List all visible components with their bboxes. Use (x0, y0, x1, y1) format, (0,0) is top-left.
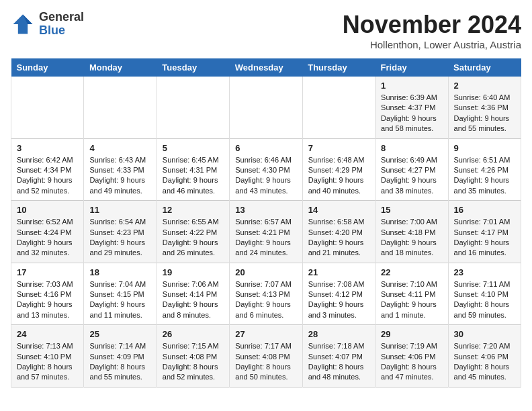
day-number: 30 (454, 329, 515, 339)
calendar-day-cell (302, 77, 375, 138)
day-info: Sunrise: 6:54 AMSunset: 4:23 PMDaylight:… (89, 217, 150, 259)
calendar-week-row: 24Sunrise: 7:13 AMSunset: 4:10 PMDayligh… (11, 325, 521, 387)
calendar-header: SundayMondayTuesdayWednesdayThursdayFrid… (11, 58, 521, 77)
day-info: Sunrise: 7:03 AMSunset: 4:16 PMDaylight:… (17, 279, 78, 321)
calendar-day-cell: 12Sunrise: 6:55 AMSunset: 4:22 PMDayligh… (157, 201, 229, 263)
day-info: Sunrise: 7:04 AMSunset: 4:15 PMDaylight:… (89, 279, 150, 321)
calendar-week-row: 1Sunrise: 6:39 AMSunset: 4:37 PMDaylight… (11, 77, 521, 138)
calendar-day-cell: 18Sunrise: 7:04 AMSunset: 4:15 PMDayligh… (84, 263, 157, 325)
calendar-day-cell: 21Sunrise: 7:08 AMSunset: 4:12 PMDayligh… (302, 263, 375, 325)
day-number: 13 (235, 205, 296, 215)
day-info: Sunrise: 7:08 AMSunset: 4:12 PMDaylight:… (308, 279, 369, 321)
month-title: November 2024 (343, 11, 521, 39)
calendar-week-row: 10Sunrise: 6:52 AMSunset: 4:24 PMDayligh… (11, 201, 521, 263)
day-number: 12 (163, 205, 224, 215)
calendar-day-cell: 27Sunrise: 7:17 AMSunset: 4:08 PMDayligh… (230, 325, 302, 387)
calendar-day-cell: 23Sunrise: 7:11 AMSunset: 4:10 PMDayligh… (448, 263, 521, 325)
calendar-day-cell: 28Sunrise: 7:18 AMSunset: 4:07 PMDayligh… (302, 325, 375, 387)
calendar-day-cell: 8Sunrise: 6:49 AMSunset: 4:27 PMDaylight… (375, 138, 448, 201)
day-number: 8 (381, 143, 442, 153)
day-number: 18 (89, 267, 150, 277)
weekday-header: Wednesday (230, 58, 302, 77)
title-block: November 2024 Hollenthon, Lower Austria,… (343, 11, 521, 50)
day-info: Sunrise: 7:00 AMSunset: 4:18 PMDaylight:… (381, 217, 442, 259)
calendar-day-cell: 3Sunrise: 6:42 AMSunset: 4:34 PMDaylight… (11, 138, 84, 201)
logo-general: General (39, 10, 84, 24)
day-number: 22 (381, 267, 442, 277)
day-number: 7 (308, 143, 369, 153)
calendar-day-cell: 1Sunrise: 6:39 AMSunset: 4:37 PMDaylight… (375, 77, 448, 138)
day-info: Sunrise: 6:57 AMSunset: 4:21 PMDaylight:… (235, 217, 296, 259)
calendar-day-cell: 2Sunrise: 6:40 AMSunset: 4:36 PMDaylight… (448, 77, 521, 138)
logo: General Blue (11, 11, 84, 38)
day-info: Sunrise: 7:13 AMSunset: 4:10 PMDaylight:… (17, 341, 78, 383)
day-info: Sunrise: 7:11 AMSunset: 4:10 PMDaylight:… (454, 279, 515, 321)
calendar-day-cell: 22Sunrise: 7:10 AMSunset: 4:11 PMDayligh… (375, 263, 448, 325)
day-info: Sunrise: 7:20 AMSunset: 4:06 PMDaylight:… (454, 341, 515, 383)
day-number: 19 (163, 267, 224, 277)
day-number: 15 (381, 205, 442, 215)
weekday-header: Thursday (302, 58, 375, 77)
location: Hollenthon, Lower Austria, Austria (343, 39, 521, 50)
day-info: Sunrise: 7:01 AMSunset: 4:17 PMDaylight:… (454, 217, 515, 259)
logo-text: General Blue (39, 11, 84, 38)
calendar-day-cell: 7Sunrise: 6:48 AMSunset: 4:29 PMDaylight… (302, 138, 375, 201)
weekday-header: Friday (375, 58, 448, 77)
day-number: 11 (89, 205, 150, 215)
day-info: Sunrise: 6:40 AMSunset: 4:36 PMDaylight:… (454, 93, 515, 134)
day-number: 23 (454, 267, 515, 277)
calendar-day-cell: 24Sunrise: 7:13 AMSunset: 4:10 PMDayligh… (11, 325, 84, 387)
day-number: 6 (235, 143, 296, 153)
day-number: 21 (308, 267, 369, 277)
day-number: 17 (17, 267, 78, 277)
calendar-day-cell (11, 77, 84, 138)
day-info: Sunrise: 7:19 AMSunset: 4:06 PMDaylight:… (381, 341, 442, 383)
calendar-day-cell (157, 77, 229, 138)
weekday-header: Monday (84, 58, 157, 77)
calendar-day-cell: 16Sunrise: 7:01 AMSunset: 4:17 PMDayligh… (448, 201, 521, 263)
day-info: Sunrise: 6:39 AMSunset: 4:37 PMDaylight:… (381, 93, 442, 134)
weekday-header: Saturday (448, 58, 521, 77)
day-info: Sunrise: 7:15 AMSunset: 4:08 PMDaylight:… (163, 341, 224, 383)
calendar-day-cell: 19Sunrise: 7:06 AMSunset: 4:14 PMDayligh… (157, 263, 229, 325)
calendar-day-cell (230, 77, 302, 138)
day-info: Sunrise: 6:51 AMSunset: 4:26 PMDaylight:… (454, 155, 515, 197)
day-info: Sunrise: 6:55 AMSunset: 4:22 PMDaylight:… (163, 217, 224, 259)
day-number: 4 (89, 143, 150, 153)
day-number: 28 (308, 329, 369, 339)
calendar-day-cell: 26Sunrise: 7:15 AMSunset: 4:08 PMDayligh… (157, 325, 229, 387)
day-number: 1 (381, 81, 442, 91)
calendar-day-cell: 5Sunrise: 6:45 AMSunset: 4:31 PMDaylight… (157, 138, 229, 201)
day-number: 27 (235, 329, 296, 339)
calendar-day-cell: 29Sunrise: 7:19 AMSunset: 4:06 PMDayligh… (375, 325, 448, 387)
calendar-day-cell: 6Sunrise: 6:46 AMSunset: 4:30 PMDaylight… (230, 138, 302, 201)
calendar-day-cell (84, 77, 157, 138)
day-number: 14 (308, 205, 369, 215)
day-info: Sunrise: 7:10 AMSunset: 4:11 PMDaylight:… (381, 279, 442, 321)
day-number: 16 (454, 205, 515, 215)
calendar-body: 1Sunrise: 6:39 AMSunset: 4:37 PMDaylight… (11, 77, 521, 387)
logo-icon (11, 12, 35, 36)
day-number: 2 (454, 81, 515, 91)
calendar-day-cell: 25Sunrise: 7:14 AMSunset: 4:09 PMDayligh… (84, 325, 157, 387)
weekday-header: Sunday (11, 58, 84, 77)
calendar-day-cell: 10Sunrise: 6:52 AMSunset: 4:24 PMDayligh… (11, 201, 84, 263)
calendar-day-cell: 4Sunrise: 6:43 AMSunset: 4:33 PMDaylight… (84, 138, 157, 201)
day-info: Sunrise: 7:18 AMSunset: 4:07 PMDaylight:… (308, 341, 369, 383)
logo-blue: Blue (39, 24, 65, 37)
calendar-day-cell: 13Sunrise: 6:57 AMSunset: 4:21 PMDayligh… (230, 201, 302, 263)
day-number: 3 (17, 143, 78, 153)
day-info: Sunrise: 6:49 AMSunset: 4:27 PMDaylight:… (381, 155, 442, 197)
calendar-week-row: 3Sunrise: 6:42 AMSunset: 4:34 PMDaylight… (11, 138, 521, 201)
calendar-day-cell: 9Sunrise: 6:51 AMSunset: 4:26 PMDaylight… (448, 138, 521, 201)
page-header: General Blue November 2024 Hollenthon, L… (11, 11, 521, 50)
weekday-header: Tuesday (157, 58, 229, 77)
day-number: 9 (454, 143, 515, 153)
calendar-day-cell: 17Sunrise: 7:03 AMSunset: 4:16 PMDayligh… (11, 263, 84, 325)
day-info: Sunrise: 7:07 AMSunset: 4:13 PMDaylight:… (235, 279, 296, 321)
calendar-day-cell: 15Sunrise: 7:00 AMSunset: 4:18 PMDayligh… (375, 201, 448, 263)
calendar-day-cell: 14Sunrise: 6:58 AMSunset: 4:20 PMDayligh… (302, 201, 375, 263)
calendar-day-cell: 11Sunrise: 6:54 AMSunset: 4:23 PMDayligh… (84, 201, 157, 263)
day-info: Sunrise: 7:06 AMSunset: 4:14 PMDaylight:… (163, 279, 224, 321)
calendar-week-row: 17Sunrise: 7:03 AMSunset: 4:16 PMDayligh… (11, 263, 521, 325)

:::::

• WHAT IS REQUIRED: Going through the listing above, copy out every line that has the string "Blue".

• REPLY TO THE TASK:
logo: General Blue (11, 11, 84, 38)
logo-text: General Blue (39, 11, 84, 38)
logo-blue: Blue (39, 24, 65, 37)
page-header: General Blue November 2024 Hollenthon, L… (11, 11, 521, 50)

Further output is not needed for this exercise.